Nel corso delle attività svolte, gli operatori della Squadra Mobile di Ascoli Piceno e di Teramo, nell’ambito di servizi congiunti di prevenzione e repressione dei reati inerenti il possesso di armi detenute illegalmente, individuavano un fabbricato rurale sedente in un comune costiero nella provincia di Teramo, probabilmente usato da un uomo per detenere le armi illegalmente al fine di poterne farne uso in maniera diretta o per interposta persona e del quale lo stesso aveva piena disponibilità.
Il personale operante, una volta individuato l’uomo, procedeva al suo controllo ponendo in essere nei suoi confronti una perquisizione personale nonché dei locali in suo uso che permettevano di rinvenire nella sua disponibilità 3 pistole a tamburo tipo revolver prive di matricola corredate da tre confezioni contenenti complessivamente 128 cartucce calibro 22, tutto occultato all’interno di un contenitore per indumenti in PVC.
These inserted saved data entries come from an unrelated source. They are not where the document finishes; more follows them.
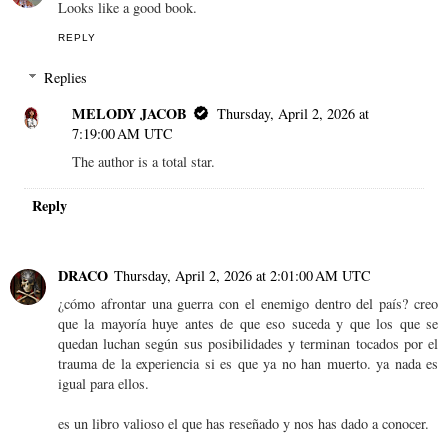
Looks like a good book.
REPLY
Replies
MELODY JACOB
Thursday, April 2, 2026 at
7:19:00 AM UTC
The author is a total star.
Reply
DRACO
Thursday, April 2, 2026 at 2:01:00 AM UTC
¿cómo afrontar una guerra con el enemigo dentro del país? creo
que la mayoría huye antes de que eso suceda y que los que se
quedan luchan según sus posibilidades y terminan tocados por el
trauma de la experiencia si es que ya no han muerto. ya nada es
igual para ellos.
es un libro valioso el que has reseñado y nos has dado a conocer.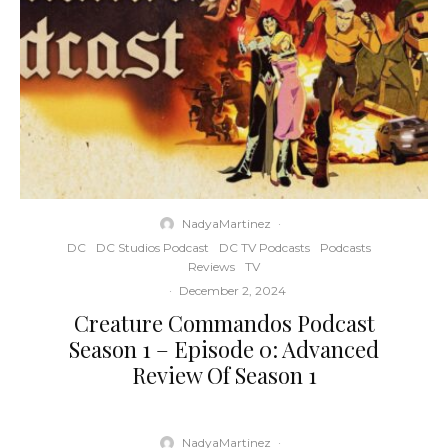
NadyaMartinez
·
DC
DC Studios Podcast
DC TV Podcasts
Podcasts
Reviews
TV
·
December 2, 2024
Creature Commandos Podcast
Season 1 – Episode 0: Advanced
Review Of Season 1
NadyaMartinez
·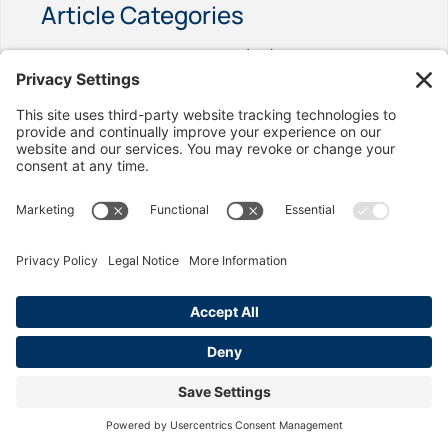
Article Categories
California Labor Law
(92)
Age Discrimination
(1)
Discrimination
(4)
Employment Contracts
(2)
Exemptions
(2)
Final Paycheck
(2)
Harassment
(6)
Hostile Work Place
(1)
Immigration
(1)
Legal Help
(6)
Meals & Rest Breaks
(3)
Minimum Wage
(3)
Misclasification
(4)
Overtime
(12)
Pay Reduction
(1)
Payroll & Record Keeping
(2)
Privacy Rights
(1)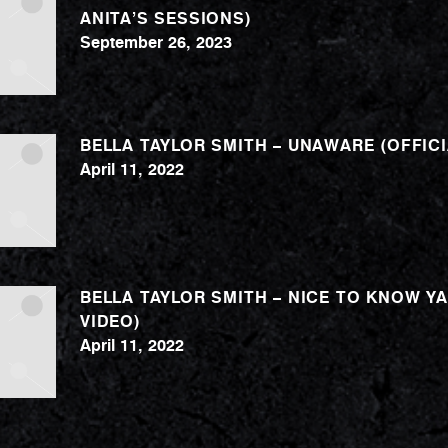
ANITA’S SESSIONS)
September 26, 2023
BELLA TAYLOR SMITH – UNAWARE (OFFICI
April 11, 2022
BELLA TAYLOR SMITH – NICE TO KNOW YA
VIDEO)
April 11, 2022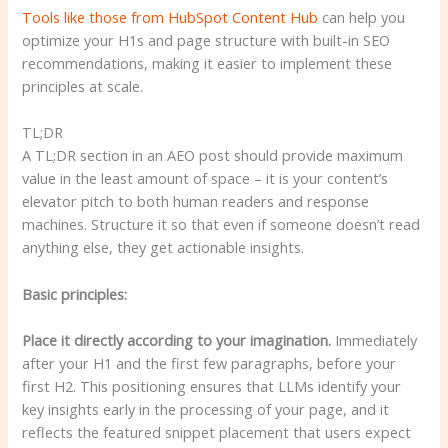
Tools like those from HubSpot
Content Hub
can help you
optimize your H1s and page structure with built-in SEO
recommendations, making it easier to implement these
principles at scale.
TL;DR
A TL;DR section in an AEO post should provide maximum
value in the least amount of space – it is your content’s
elevator pitch to both human readers and response
machines. Structure it so that even if someone doesn’t read
anything else, they get actionable insights.
Basic principles:
Place it directly according to your imagination.
Immediately
after your H1 and the first few paragraphs, before your
first H2. This positioning ensures that LLMs identify your
key insights early in the processing of your page, and it
reflects the featured snippet placement that users expect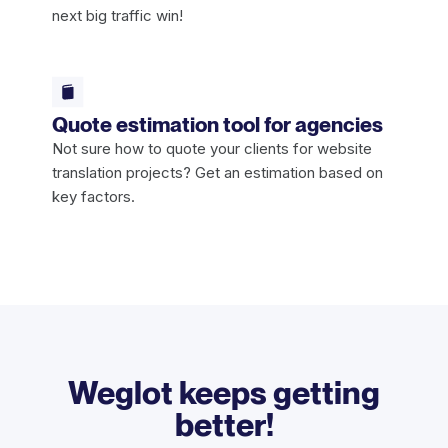
next big traffic win!
Quote estimation tool for agencies
Not sure how to quote your clients for website
translation projects? Get an estimation based on
key factors.
Weglot keeps getting
better!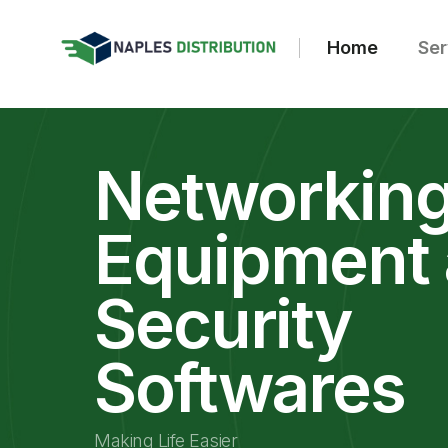
Home
Ser
Networkin
Equipment
Security
Softwares
Making Life Easier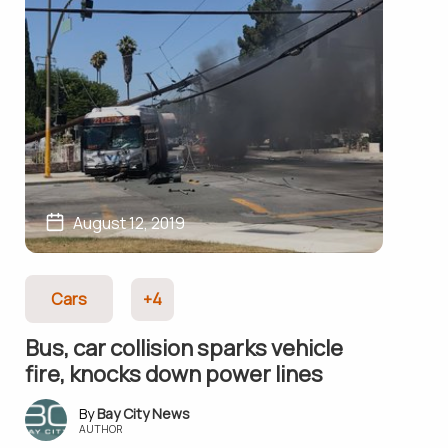
August 12, 2019
Cars
+4
Bus, car collision sparks vehicle
fire, knocks down power lines
Bay City News
AUTHOR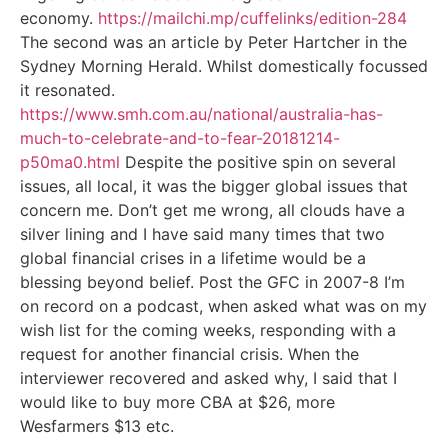
economy.
https://mailchi.mp/cuffelinks/edition-284
The second was an article by Peter Hartcher in the
Sydney Morning Herald. Whilst domestically focussed
it resonated.
https://www.smh.com.au/national/australia-has-
much-to-celebrate-and-to-fear-20181214-
p50ma0.html
Despite the positive spin on several
issues, all local, it was the bigger global issues that
concern me. Don’t get me wrong, all clouds have a
silver lining and I have said many times that two
global financial crises in a lifetime would be a
blessing beyond belief. Post the GFC in 2007-8 I’m
on record on a podcast, when asked what was on my
wish list for the coming weeks, responding with a
request for another financial crisis. When the
interviewer recovered and asked why, I said that I
would like to buy more CBA at $26, more
Wesfarmers $13 etc.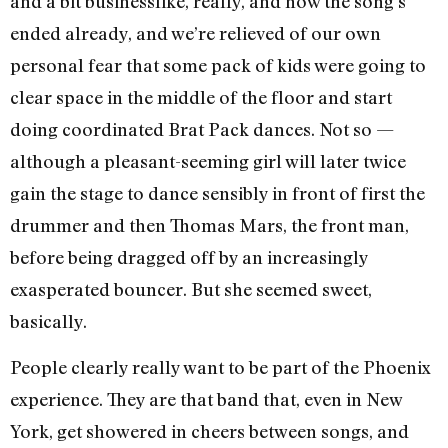
and a bit businesslike, really, and now the song’s
ended already, and we’re relieved of our own
personal fear that some pack of kids were going to
clear space in the middle of the floor and start
doing coordinated Brat Pack dances. Not so —
although a pleasant-seeming girl will later twice
gain the stage to dance sensibly in front of first the
drummer and then Thomas Mars, the front man,
before being dragged off by an increasingly
exasperated bouncer. But she seemed sweet,
basically.
People clearly really want to be part of the Phoenix
experience. They are that band that, even in New
York, get showered in cheers between songs, and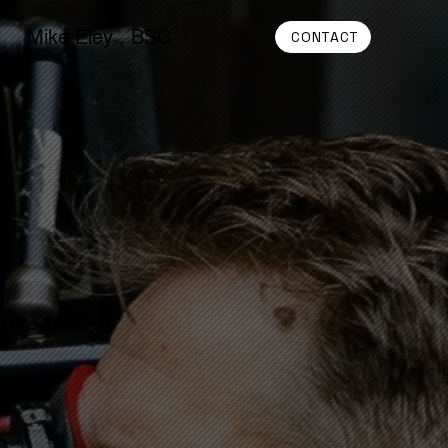
Mike Eley , BSC
CONTACT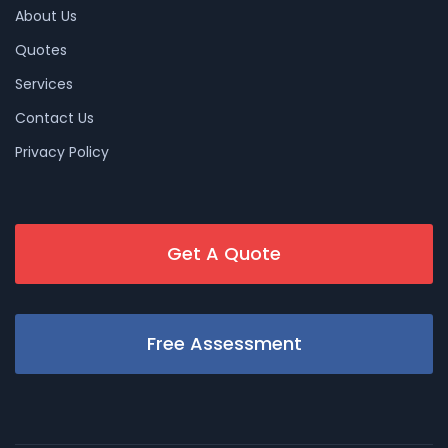
About Us
Quotes
Services
Contact Us
Privacy Policy
Get A Quote
Free Assessment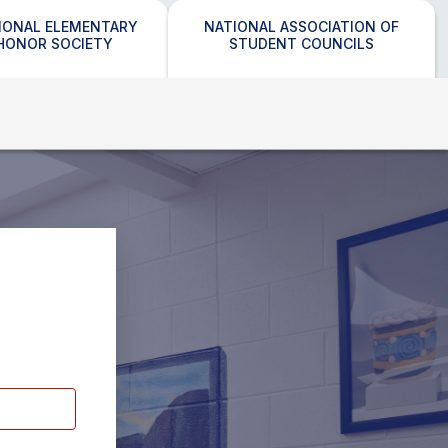
IONAL ELEMENTARY
NATIONAL ASSOCIATION OF
HONOR SOCIETY
STUDENT COUNCILS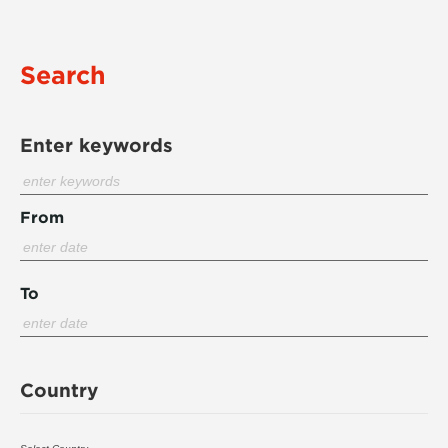
Search
Enter keywords
From
To
Country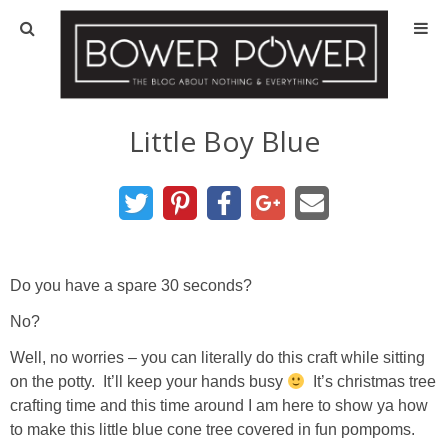
Blog
HOUSE INFO
Little Boy Blue
OUR 1st HOUSE
OUR 2nd HOUSE
Do you have a spare 30 seconds?
Basement
No?
Exterior
Well, no worries – you can literally do this craft while sitting
on the potty. It’ll keep your hands busy
It’s christmas tree
Kitchen
crafting time and this time around I am here to show ya how
to make this little blue cone tree covered in fun pompoms.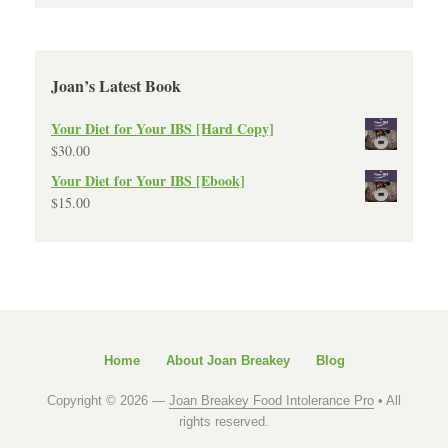
Joan’s Latest Book
Your Diet for Your IBS [Hard Copy]
$
30.00
Your Diet for Your IBS [Ebook]
$
15.00
Home
About Joan Breakey
Blog
Copyright © 2026 —
Joan Breakey Food Intolerance Pro
• All
rights reserved.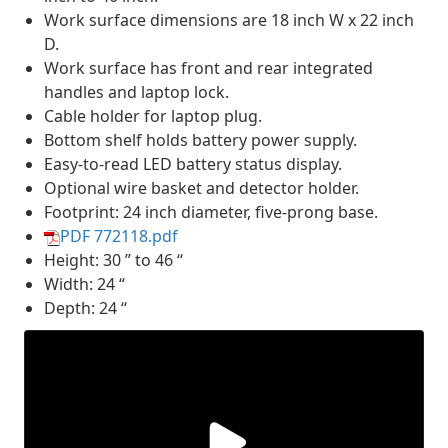
Work surface dimensions are 18 inch W x 22 inch
D.
Work surface has front and rear integrated
handles and laptop lock.
Cable holder for laptop plug.
Bottom shelf holds battery power supply.
Easy-to-read LED battery status display.
Optional wire basket and detector holder.
Footprint: 24 inch diameter, five-prong base.
PDF 772118.pdf
Height: 30 ” to 46 “
Width: 24 “
Depth: 24 “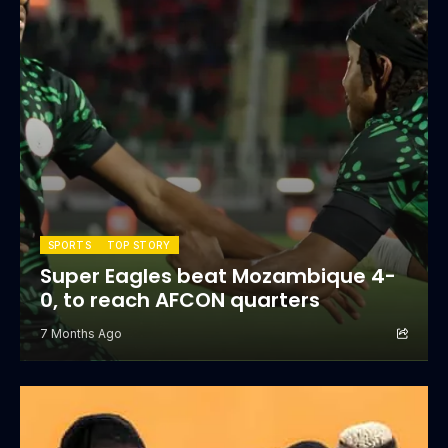
SPORTS
TOP STORY
Super Eagles beat Mozambique 4-
0, to reach AFCON quarters
7 Months Ago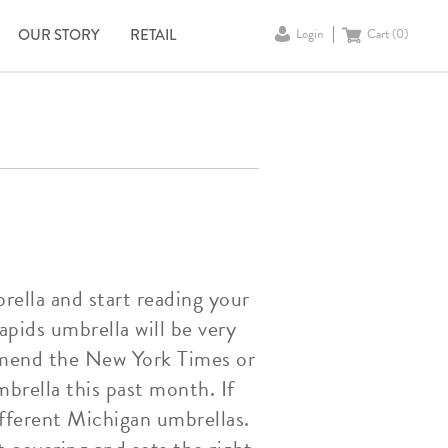
OUR STORY
RETAIL
Login
Cart (
0
)
rella and start reading your
apids umbrella will be very
ommend the New York Times or
brella this past month. If
ifferent Michigan umbrellas.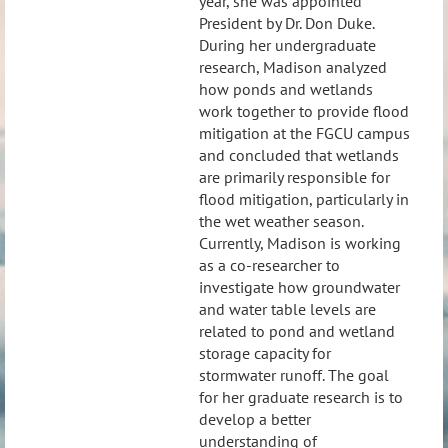
year, she was appointed
President by Dr. Don Duke.
During her undergraduate
research, Madison analyzed
how ponds and wetlands
work together to provide flood
mitigation at the FGCU campus
and concluded that wetlands
are primarily responsible for
flood mitigation, particularly in
the wet weather season.
Currently, Madison is working
as a co-researcher to
investigate how groundwater
and water table levels are
related to pond and wetland
storage capacity for
stormwater runoff. The goal
for her graduate research is to
develop a better
understanding of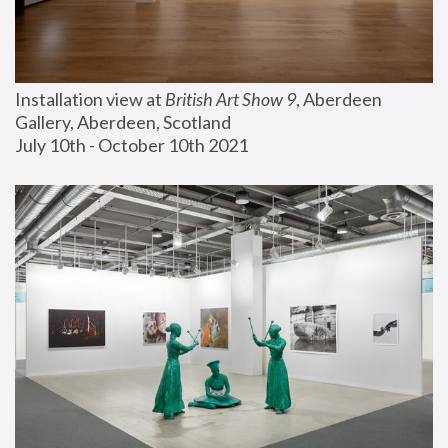
Installation view at 
British Art Show 9
, Aberdeen 
Gallery, Aberdeen, Scotland
July 10th - October 10th 2021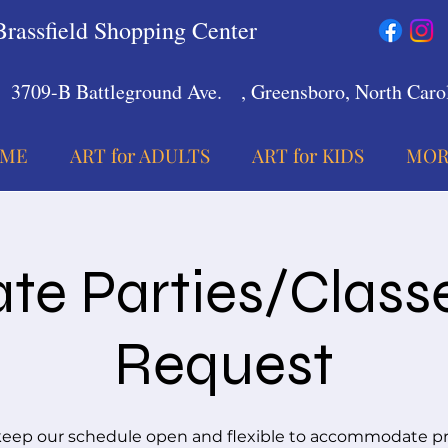
Brassfield Shopping Center
3709-B Battleground Ave.
, Greensboro, North Carol
ME
ART for ADULTS
ART for KIDS
MOR
ate Parties/Class
Request
eep our schedule open and flexible to accommodate pr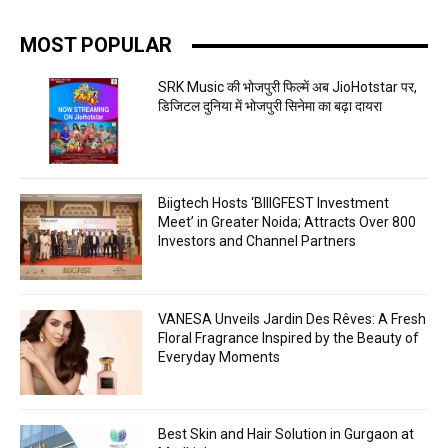
MOST POPULAR
SRK Music की भोजपुरी फिल्में अब JioHotstar पर,
डिजिटल दुनिया में भोजपुरी सिनेमा का बढ़ा दायरा
Biigtech Hosts ‘BIIIGFEST Investment
Meet’ in Greater Noida; Attracts Over 800
Investors and Channel Partners
VANESA Unveils Jardin Des Rêves: A Fresh
Floral Fragrance Inspired by the Beauty of
Everyday Moments
Best Skin and Hair Solution in Gurgaon at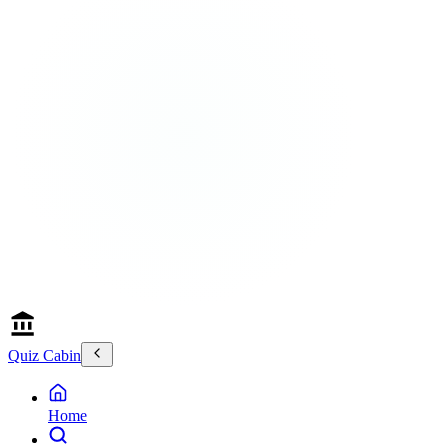
Quiz Cabin
Home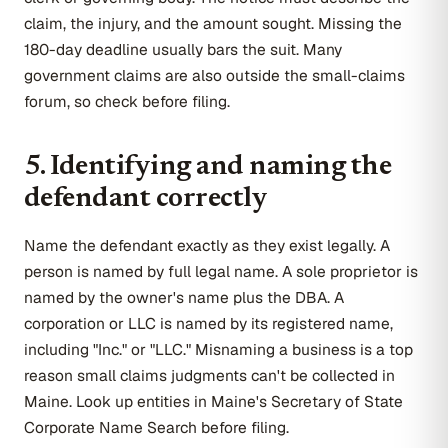
claim, the injury, and the amount sought. Missing the
180-day deadline usually bars the suit. Many
government claims are also outside the small-claims
forum, so check before filing.
5. Identifying and naming the
defendant correctly
Name the defendant exactly as they exist legally. A
person is named by full legal name. A sole proprietor is
named by the owner's name plus the DBA. A
corporation or LLC is named by its registered name,
including "Inc." or "LLC." Misnaming a business is a top
reason small claims judgments can't be collected in
Maine. Look up entities in Maine's Secretary of State
Corporate Name Search before filing.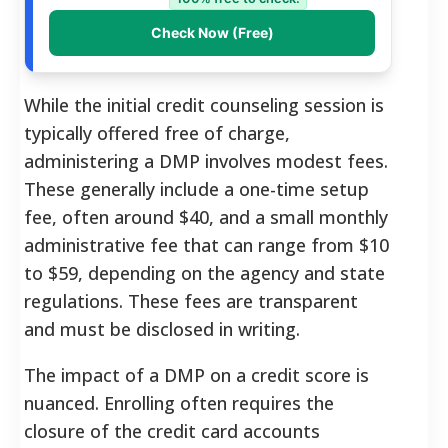
Check Now (Free)
While the initial credit counseling session is
typically offered free of charge,
administering a DMP involves modest fees.
These generally include a one-time setup
fee, often around $40, and a small monthly
administrative fee that can range from $10
to $59, depending on the agency and state
regulations.
These fees are transparent
and must be disclosed in writing.
The impact of a DMP on a credit score is
nuanced. Enrolling often requires the
closure of the credit card accounts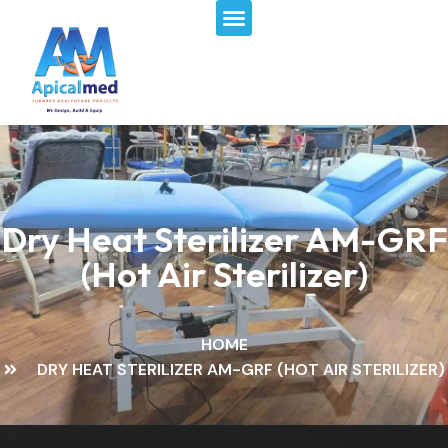
Menu
Skip
to
content
Dry Heat Sterilizer AM-GRF
(Hot Air Sterilizer)
HOME
DRY HEAT STERILIZER AM-GRF (HOT AIR STERILIZER)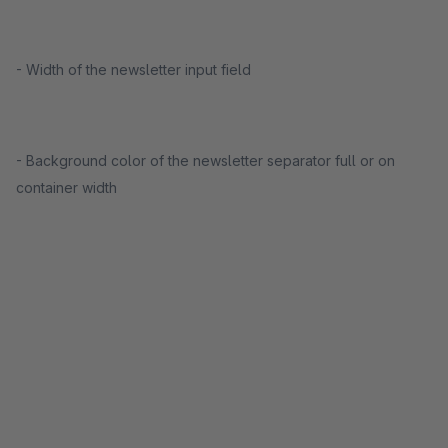
- Width of the newsletter input field
- Background color of the newsletter separator full or on
container width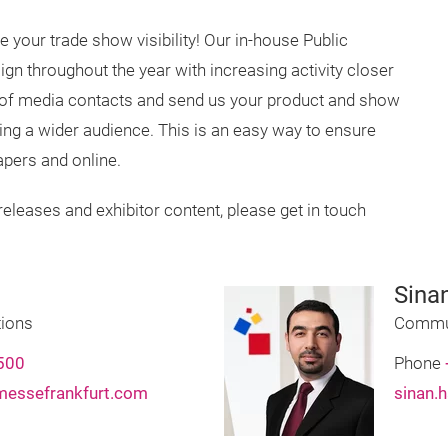
 your trade show visibility! Our in-house Public
n throughout the year with increasing activity closer
 of media contacts and send us your product and show
hing a wider audience. This is an easy way to ensure
pers and online.
releases and exhibitor content, please get in touch
Sina
ions
Commun
500
Phone
messefrankfurt.com
sinan.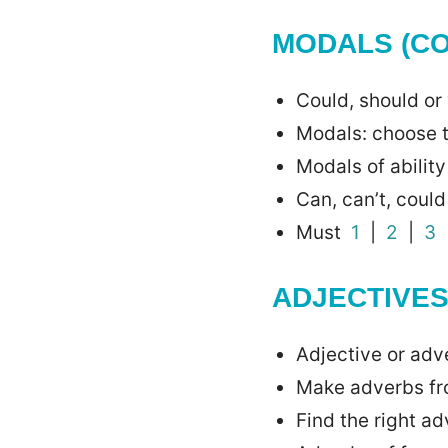
MODALS (C
Could, should 
Modals: choose 
Modals of abilit
Can, can’t, coul
Must
1
|
2
|
3
ADJECTIVE
Adjective or ad
Make adverbs fr
Find the right a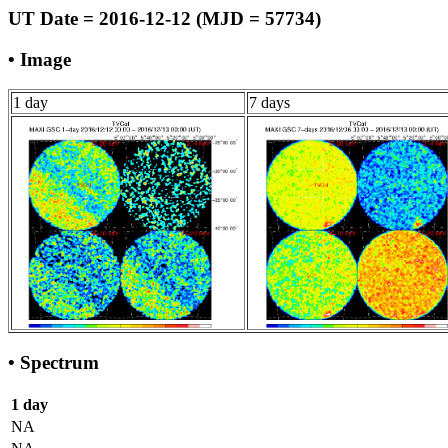
UT Date = 2016-12-12 (MJD = 57734)
• Image
1 day
7 days
• Spectrum
1 day
NA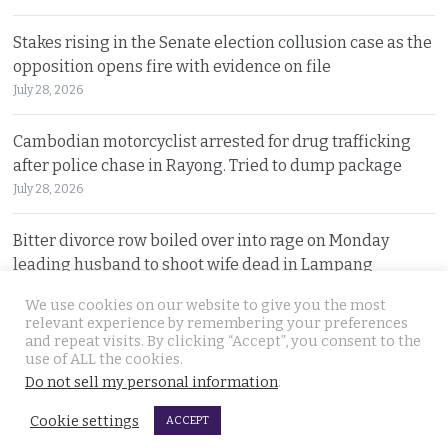
Stakes rising in the Senate election collusion case as the
opposition opens fire with evidence on file
July 28, 2026
Cambodian motorcyclist arrested for drug trafficking
after police chase in Rayong. Tried to dump package
July 28, 2026
Bitter divorce row boiled over into rage on Monday
leading husband to shoot wife dead in Lampang
July 27, 2026
We use cookies on our website to give you the most
relevant experience by remembering your preferences
and repeat visits. By clicking “Accept”, you consent to the
© 2026 Thai Examiner. All rights reserved.
use of ALL the cookies.
Do not sell my personal information
.
Cookie settings
ACCEPT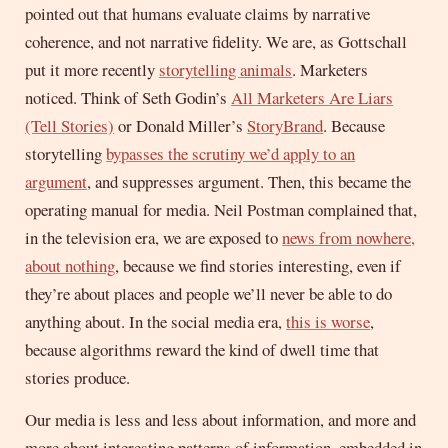
pointed out that humans evaluate claims by narrative
coherence, and not narrative fidelity. We are, as Gottschall
put it more recently
storytelling animals
. Marketers
noticed. Think of Seth Godin’s
All Marketers Are Liars
(Tell Stories)
or Donald Miller’s
StoryBrand
. Because
storytelling
bypasses the scrutiny we’d apply to an
argument
, and suppresses argument. Then, this became the
operating manual for media. Neil Postman complained that,
in the television era, we are exposed to
news from nowhere,
about nothing
, because we find stories interesting, even if
they’re about places and people we’ll never be able to do
anything about. In the social media era,
this is worse
,
because algorithms reward the kind of dwell time that
stories produce.
Our media is less and less about information, and more and
more about interesting patterns of information, embedded in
L’uomo, un sambenedettese di 47 anni, vicino agli ambienti della tifoseria sambenedettese, è stato quindi tratto in arresto per i reati di cui agli artt. 23 L.110/1975 e 697 c.p.. e 648 c.p. e, per disposizione dell’Autorità Giudiziaria, collocato agli arresti domiciliari presso la sua abitazione.
A richiesta dell’Autorità Giudiziaria, la misura precautelare veniva convalidata dal Giudice per le Indagini Preliminari presso il Tribunale di Teramo, il quale, sulla base degli elementi raccolti ed a seguito dell’udienza di convalida, confermava l’applicazione della misura cautelare degli arresti domiciliari. Rimane particolarmente alta l’attenzione da parte della Polizia di Stato sul rispetto della normativa in materia di controllo delle armi.